Determine which lines of the records include the word "دارد", and copy them.

Stored dataset items:
▼

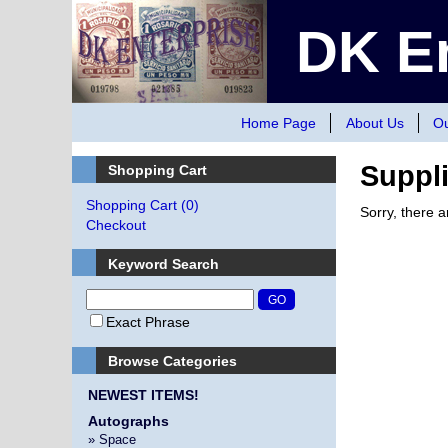
DK En
Home Page
About Us
Ou
Suppl
Shopping Cart
Shopping Cart
(0)
Sorry, there 
Checkout
Keyword Search
Exact Phrase
Browse Categories
NEWEST ITEMS!
Autographs
» Space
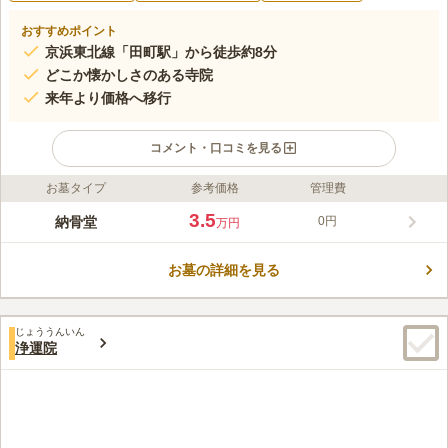
おすすめポイント
京浜東北線「田町駅」から徒歩約8分
どこか懐かしさのある寺院
来年より価格へ移行
コメント・口コミを見る
お墓タイプ
参考価格
管理費
ライフドット編集部のコメント
"清法山 東京徳純院 納骨堂は、港区芝浦にある中山身語正宗の寺
3.5
納骨堂
0円
万円
院です。 この寺院の住職は、都会の激しい社会に負けず、時に
は心を休め、自分を取り戻してほしいと、そんな思いを持ってい
お墓の詳細を見る
ます。 この寺院の住職は、都会にいることを忘れさせるような
コメントの続きを読む
優しい雰囲気で、心穏やかにしてくれます。また、お寺では珍し
くSNSを使った発信を行っているので、若い世代の人にも情報が
口コミ評価
届きやすくなっています。
じょううんいん
4.0
みんなの評価
口コミ
2
件
浄運院
新装開店であるが、周辺環境も大変静かです。
50代
男性
口コミの続きを読む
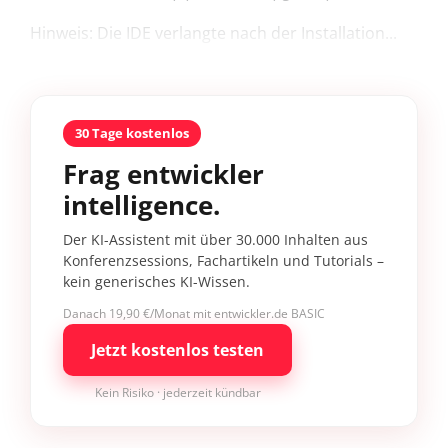
Hinweis: Die IDE verlangte nach der Installation...
30 Tage kostenlos
Frag entwickler
intelligence.
Der KI-Assistent mit über 30.000 Inhalten aus
Konferenzsessions, Fachartikeln und Tutorials –
kein generisches KI-Wissen.
Danach 19,90 €/Monat mit entwickler.de BASIC
Jetzt kostenlos testen
Kein Risiko · jederzeit kündbar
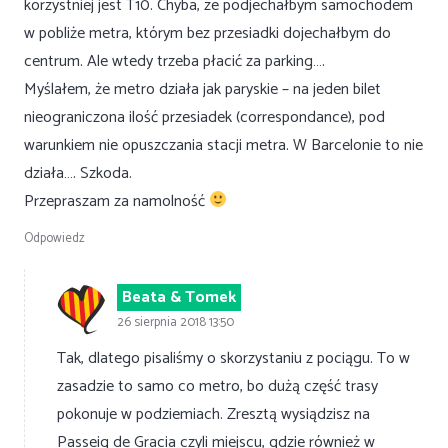
korzystniej jest T10. Chyba, ze podjechałbym samochodem
w pobliże metra, którym bez przesiadki dojechałbym do
centrum. Ale wtedy trzeba płacić za parking….
Myślałem, że metro działa jak paryskie – na jeden bilet
nieograniczona ilość przesiadek (correspondance), pod
warunkiem nie opuszczania stacji metra. W Barcelonie to nie
działa…. Szkoda.
Przepraszam za namolność
Odpowiedz
Beata & Tomek
26 sierpnia 2018 13:50
Tak, dlatego pisaliśmy o skorzystaniu z pociągu. To w
zasadzie to samo co metro, bo dużą część trasy
pokonuje w podziemiach. Zresztą wysiądzisz na
Passeig de Gracia czyli miejscu, gdzie również w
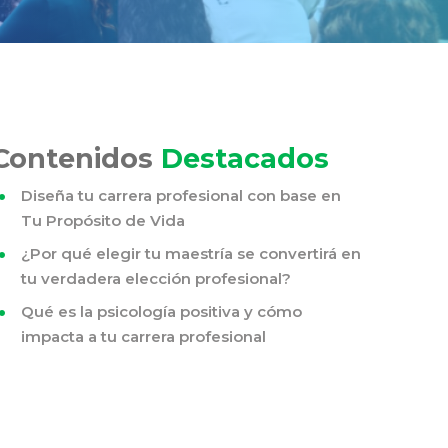
Contenidos
Destacados
Diseña tu carrera profesional con base en
Tu Propósito de Vida
¿Por qué elegir tu maestría se convertirá en
tu verdadera elección profesional?
Qué es la psicología positiva y cómo
impacta a tu carrera profesional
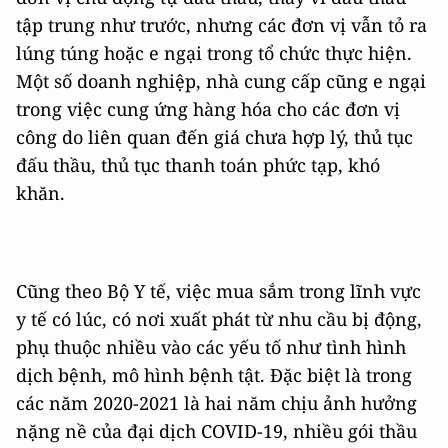
tập trung như trước, nhưng các đơn vị vẫn tỏ ra
lúng túng hoặc e ngại trong tổ chức thực hiện.
Một số doanh nghiệp, nhà cung cấp cũng e ngại
trong việc cung ứng hàng hóa cho các đơn vị
công do liên quan đến giá chưa hợp lý, thủ tục
đấu thầu, thủ tục thanh toán phức tạp, khó
khăn.
Cũng theo Bộ Y tế, việc mua sắm trong lĩnh vực
y tế có lúc, có nơi xuất phát từ nhu cầu bị động,
phụ thuộc nhiều vào các yếu tố như tình hình
dịch bệnh, mô hình bệnh tật. Đặc biệt là trong
các năm 2020-2021 là hai năm chịu ảnh hưởng
nặng nề của đại dịch COVID-19, nhiều gói thầu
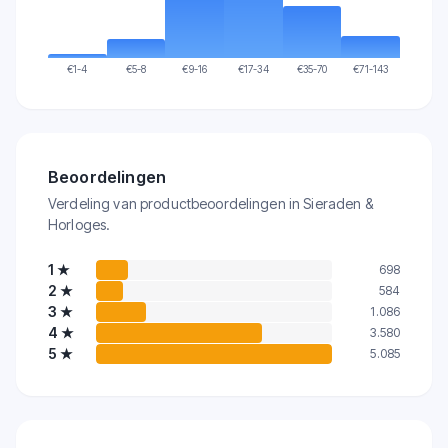
€
1-4
€
5-8
€
9-16
€
17-34
€
35-70
€
71-143
Beoordelingen
Verdeling van productbeoordelingen in Sieraden &
Horloges.
1
★
698
2
★
584
3
★
1.086
4
★
3.580
5
★
5.085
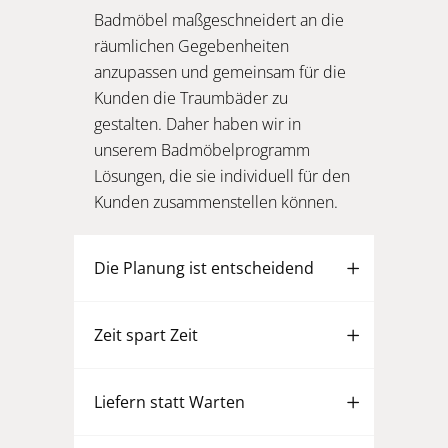
Badmöbel maßgeschneidert an die
räumlichen Gegebenheiten
anzupassen und gemeinsam für die
Kunden die Traumbäder zu
gestalten. Daher haben wir in
unserem Badmöbelprogramm
Lösungen, die sie individuell für den
Kunden zusammenstellen können.
Die Planung ist entscheidend
Zeit spart Zeit
Liefern statt Warten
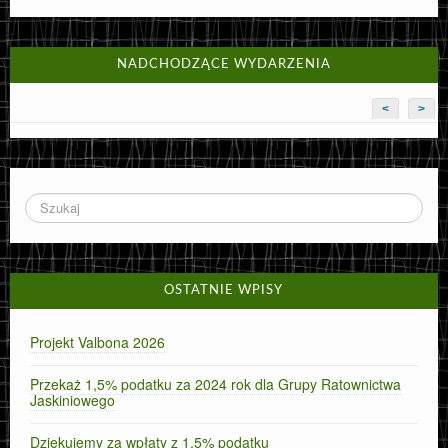
NADCHODZĄCE WYDARZENIA
<
>
OSTATNIE WPISY
Projekt Valbona 2026
Przekaż 1,5% podatku za 2024 rok dla Grupy Ratownictwa
Jaskiniowego
Dziękujemy za wpłaty z 1,5% podatku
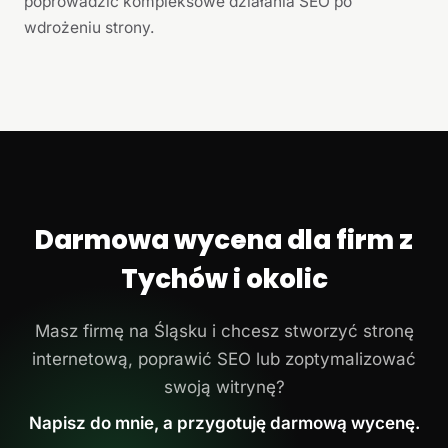
poprowadzić kompleksowe działania SEO po
wdrożeniu strony.
Darmowa wycena dla firm z
Tychów i okolic
Masz firmę na Śląsku i chcesz stworzyć stronę
internetową, poprawić SEO lub zoptymalizować
swoją witrynę?
Napisz do mnie, a przygotuję darmową wycenę.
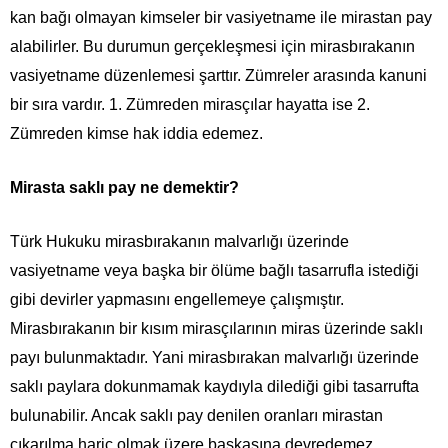
kan bağı olmayan kimseler bir vasiyetname ile mirastan pay
alabilirler. Bu durumun gerçekleşmesi için mirasbırakanın
vasiyetname düzenlemesi şarttır. Zümreler arasında kanuni
bir sıra vardır. 1. Zümreden mirasçılar hayatta ise 2.
Zümreden kimse hak iddia edemez.
Mirasta saklı pay ne demektir?
Türk Hukuku mirasbırakanın malvarlığı üzerinde
vasiyetname veya başka bir ölüme bağlı tasarrufla istediği
gibi devirler yapmasını engellemeye çalışmıştır.
Mirasbırakanın bir kısım mirasçılarının miras üzerinde saklı
payı bulunmaktadır. Yani mirasbırakan malvarlığı üzerinde
saklı paylara dokunmamak kaydıyla dilediği gibi tasarrufta
bulunabilir. Ancak saklı pay denilen oranları mirastan
çıkarılma hariç olmak üzere başkasına devredemez.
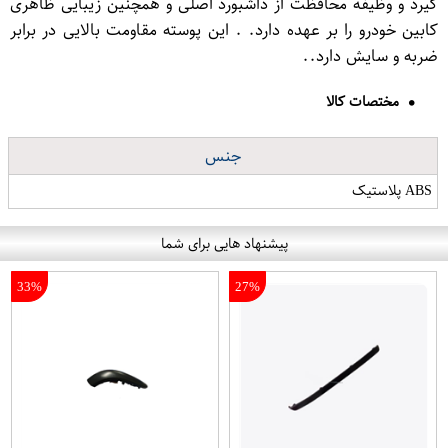
گیرد و وظیفه محافظت از داشبورد اصلی و همچنین زیبایی ظاهری
کابین خودرو را بر عهده دارد. . این پوسته مقاومت بالایی در برابر
ضربه و سایش دارد..
مختصات کالا
جنس
ABS پلاستیک
پیشنهاد هایی برای شما
33%
27%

▲

**Exercise output:**
کابین خودرو را بر عهده دارد. . این پوسته مقاومت بالایی در برابر
ضربه و سایش دارد..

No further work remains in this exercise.